İbn Arabî, Kur’an’da Allah’ın hangi kulları sevdiğini özellikle vurgular. Bu aynı zamanda ilahi aşka talip kullar için rehber niteliğindedir. Bu özelliklerden birkaçı şöyledir: Allah, tövbe edenlere özel bir sevgi duyar. Allah et-Tevvab’dır. Kendi ismini ve niteliğini çok sever. Kulunda bunu gördüğünde sevgisi daha da artar. Burada İbn Arabî, “
Hakk, kendisini O’ndan uzaklaştıran bütün hallerinde kuluna döner.
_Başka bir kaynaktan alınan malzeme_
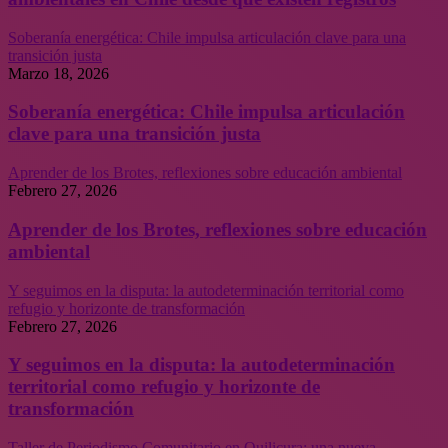
Soberanía energética: Chile impulsa articulación clave para una
transición justa
Marzo 18, 2026
Soberanía energética: Chile impulsa articulación
clave para una transición justa
Aprender de los Brotes, reflexiones sobre educación ambiental
Febrero 27, 2026
Aprender de los Brotes, reflexiones sobre educación
ambiental
Y seguimos en la disputa: la autodeterminación territorial como
refugio y horizonte de transformación
Febrero 27, 2026
Y seguimos en la disputa: la autodeterminación
territorial como refugio y horizonte de
transformación
Taller de Periodismo Comunitario en Quilicura: una nueva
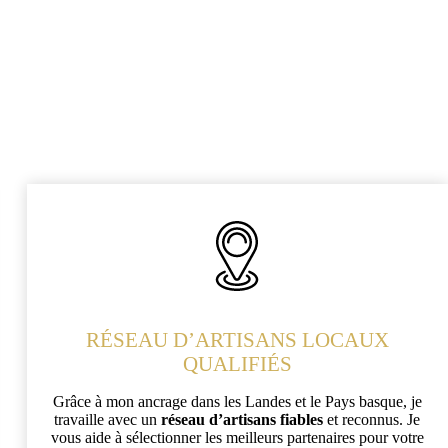
RÉSEAU D’ARTISANS LOCAUX
QUALIFIÉS
Grâce à mon ancrage dans les Landes et le Pays basque, je
travaille avec un
réseau d’artisans fiables
et reconnus. Je
vous aide à sélectionner les meilleurs partenaires pour votre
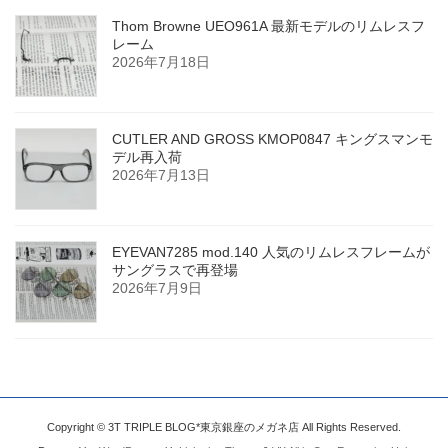
Thom Browne UEO961A 最新モデルのリムレスフ
レーム
2026年7月18日
CUTLER AND GROSS KMOP0847 キングスマンモ
デル再入荷
2026年7月13日
EYEVAN7285 mod.140 人気のリムレスフレームが
サングラスで再登場
2026年7月9日
Copyright © 3T TRIPLE BLOG*東京銀座のメガネ店 All Rights Reserved.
Kul tövbe ederse ‘Her nerede olursanız olun, O sizinle beraberdir’ hakikati tecelli eder.” hatırlatmasını yapar. Yine burada mutasavvıfların kötülüğe iyilikle mukabele tavsiyesi de önemli bir çizgidir. Nefsi terbiye eden en önemli eylem, kötü bir davranışa maruz kalındığında tam tersi yönde hareket edilmesidir. Tüm bunlar, ilahi sevgi dairesinde işlenen hakikatlerdir.
İlahi aşk, yani Hakk’ın sevgisini, sevmesini kuvvetlendiren her nitelik ancak Hz. Peygamber’e uymakla mümkündür. Emirlere ve yasaklara dikkat etmek, güzel ahlak sahibi olmak, sünneti yaşatmak ve tüm bunları bir hayat nizamı haline getirmek, ilahi aşkın kaidelerindendir. Bu konuda son sözü yine Şeyhü’l-Ekber İbn Arabî’nin kendisine bırakmayı uygun buluyoruz: “
Bil ki, sevgi makamı çok şerefli bir makâmdır. Gene bil ki, sevgi varoluşun aslıdır.”